How Hendrix’s Influence Appeared in Miles Davis’s Music
The shift became increasingly clear across a series of Miles Davis albums beginning in the late 1960s.
In a Silent Way
Released in 1969, In a Silent Way marked a major turning point in Davis’s music. The album moved away from traditional bebop structures and toward extended, atmospheric forms built around electric keyboards, repeating figures, and layered textures.
Although quieter than later recordings, the album introduced many of the structural ideas that would define Davis’s electric period.
Guitar also became more central within the ensemble, particularly through the presence of John McLaughlin, whose playing connected jazz improvisation with rock intensity in a way Davis found increasingly valuable.
Bitches Brew
With Bitches Brew in 1970, Davis expanded those ideas further.
The album relied heavily on repetition, multiple percussionists, electric instruments, and long-form improvisation. Rather than moving through fast harmonic changes, many sections remained centred around grooves, rhythmic patterns, and evolving textures.

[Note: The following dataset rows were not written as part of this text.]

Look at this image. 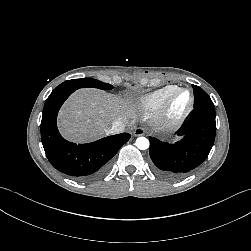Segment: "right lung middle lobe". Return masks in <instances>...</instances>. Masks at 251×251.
<instances>
[{"instance_id":"dd1d6c3e","label":"right lung middle lobe","mask_w":251,"mask_h":251,"mask_svg":"<svg viewBox=\"0 0 251 251\" xmlns=\"http://www.w3.org/2000/svg\"><path fill=\"white\" fill-rule=\"evenodd\" d=\"M85 87H94L102 90H110L113 88L112 85L103 83L101 81H98L96 79L91 78H82V79H72L63 82L59 86H57L54 90L58 89H74L77 90L79 88H85Z\"/></svg>"}]
</instances>
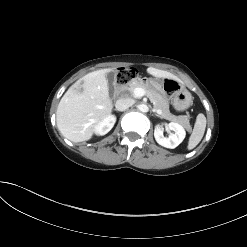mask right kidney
<instances>
[{
    "mask_svg": "<svg viewBox=\"0 0 247 247\" xmlns=\"http://www.w3.org/2000/svg\"><path fill=\"white\" fill-rule=\"evenodd\" d=\"M116 122V117L114 115H109L99 121L95 127V133L97 135H105L107 134L114 126Z\"/></svg>",
    "mask_w": 247,
    "mask_h": 247,
    "instance_id": "right-kidney-1",
    "label": "right kidney"
}]
</instances>
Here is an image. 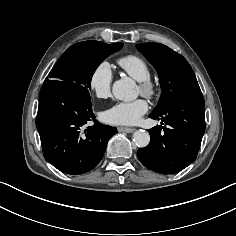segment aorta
Instances as JSON below:
<instances>
[{"label": "aorta", "mask_w": 236, "mask_h": 236, "mask_svg": "<svg viewBox=\"0 0 236 236\" xmlns=\"http://www.w3.org/2000/svg\"><path fill=\"white\" fill-rule=\"evenodd\" d=\"M112 93L118 100L125 102L133 101L137 98L135 82L129 77H123L114 82ZM133 140L138 147H146L150 142V135L144 130H137L133 134Z\"/></svg>", "instance_id": "1"}]
</instances>
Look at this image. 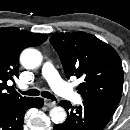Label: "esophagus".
<instances>
[{
	"instance_id": "1",
	"label": "esophagus",
	"mask_w": 130,
	"mask_h": 130,
	"mask_svg": "<svg viewBox=\"0 0 130 130\" xmlns=\"http://www.w3.org/2000/svg\"><path fill=\"white\" fill-rule=\"evenodd\" d=\"M44 105L46 107H48V108H51V107H54L56 105V102L48 100V99H45L44 100Z\"/></svg>"
}]
</instances>
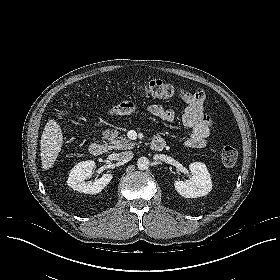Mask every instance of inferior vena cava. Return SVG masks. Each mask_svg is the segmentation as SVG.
<instances>
[{
    "label": "inferior vena cava",
    "mask_w": 280,
    "mask_h": 280,
    "mask_svg": "<svg viewBox=\"0 0 280 280\" xmlns=\"http://www.w3.org/2000/svg\"><path fill=\"white\" fill-rule=\"evenodd\" d=\"M133 152L132 151H125V152H121L118 154V160L126 163L128 161H130L133 158Z\"/></svg>",
    "instance_id": "obj_1"
}]
</instances>
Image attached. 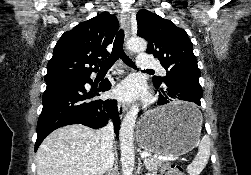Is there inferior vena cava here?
<instances>
[{
	"label": "inferior vena cava",
	"mask_w": 251,
	"mask_h": 175,
	"mask_svg": "<svg viewBox=\"0 0 251 175\" xmlns=\"http://www.w3.org/2000/svg\"><path fill=\"white\" fill-rule=\"evenodd\" d=\"M101 137V171H110L114 163V129L112 121L99 129Z\"/></svg>",
	"instance_id": "obj_1"
}]
</instances>
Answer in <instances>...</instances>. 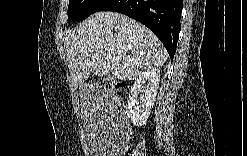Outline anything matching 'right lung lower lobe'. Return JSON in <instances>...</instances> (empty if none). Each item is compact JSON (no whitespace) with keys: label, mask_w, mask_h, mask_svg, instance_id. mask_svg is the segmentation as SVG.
I'll return each instance as SVG.
<instances>
[{"label":"right lung lower lobe","mask_w":247,"mask_h":156,"mask_svg":"<svg viewBox=\"0 0 247 156\" xmlns=\"http://www.w3.org/2000/svg\"><path fill=\"white\" fill-rule=\"evenodd\" d=\"M183 8L181 0H107L99 11L125 14L146 25L174 57Z\"/></svg>","instance_id":"1"}]
</instances>
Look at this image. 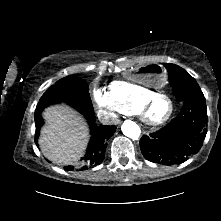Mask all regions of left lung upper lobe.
Returning <instances> with one entry per match:
<instances>
[{
  "label": "left lung upper lobe",
  "instance_id": "left-lung-upper-lobe-1",
  "mask_svg": "<svg viewBox=\"0 0 221 221\" xmlns=\"http://www.w3.org/2000/svg\"><path fill=\"white\" fill-rule=\"evenodd\" d=\"M169 73V80L176 98L185 103L196 99L204 98V95L196 80L183 68L175 64H166Z\"/></svg>",
  "mask_w": 221,
  "mask_h": 221
}]
</instances>
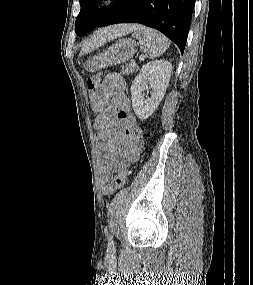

The music also carried a louder and more confrontational energy than earlier Miles Davis recordings.
That shift reflected part of what Davis admired in Hendrix’s performances: the ability to build intensity gradually through rhythm, amplification, and collective momentum rather than relying entirely on harmonic complexity.
A Tribute to Jack Johnson
If In a Silent Way and Bitches Brew hinted at Hendrix’s influence, A Tribute to Jack Johnson made it more direct.
Built around aggressive electric guitar playing, rock-oriented drumming, and extended grooves, the album moved closer to the energy of rock performance while still remaining rooted in improvisation.
John McLaughlin’s guitar became particularly important here. Davis wanted the music to feel immediate, physical, and forceful in a way that reflected the live energy he heard in Hendrix’s concerts.
The album also demonstrated how Davis was moving away from tightly arranged structures and toward longer, more open performance forms.
Miles Davis, Hendrix, and the Idea of Musical Innovation
Part of what Davis admired was Hendrix’s seriousness as a musician.
Although Hendrix was often discussed primarily within rock culture, Davis viewed him as a major musical innovator whose ideas extended beyond genre boundaries. Improvisation remained central to Hendrix’s performances, even when the surrounding musical language differed from jazz.
This mattered to Davis.
Throughout his career, he consistently gravitated toward musicians who were changing the direction of contemporary music rather than preserving older styles. Hendrix represented exactly that kind of figure during the late 1960s.
The influence also extended beyond sound itself.
Hendrix attracted young audiences while still pursuing highly experimental music, something Davis was increasingly aware of as jazz became more disconnected from mainstream youth culture.
The Miles Davis and Jimi Hendrix Collaboration That Never Happened
By 1970, discussions had already taken place about Miles Davis and Jimi Hendrix recording together.
Several musicians connected to Davis’s circle, including drummer Tony Williams, were also moving between jazz and rock settings during this period, making the possibility seem realistic rather than hypothetical.
The collaboration never happened.
Hendrix died in September 1970 at the age of twenty-seven, ending what might have become one of the most significant crossovers between jazz and rock musicians of the era.
Even without a completed recording, Hendrix’s impact on Miles Davis remained substantial.
His approach to sound, groove, amplification, improvisation, and audience connection helped accelerate one of the biggest transformations in Davis’s career — a shift that would redefine not only his own music, but much of jazz fusion during the 1970s.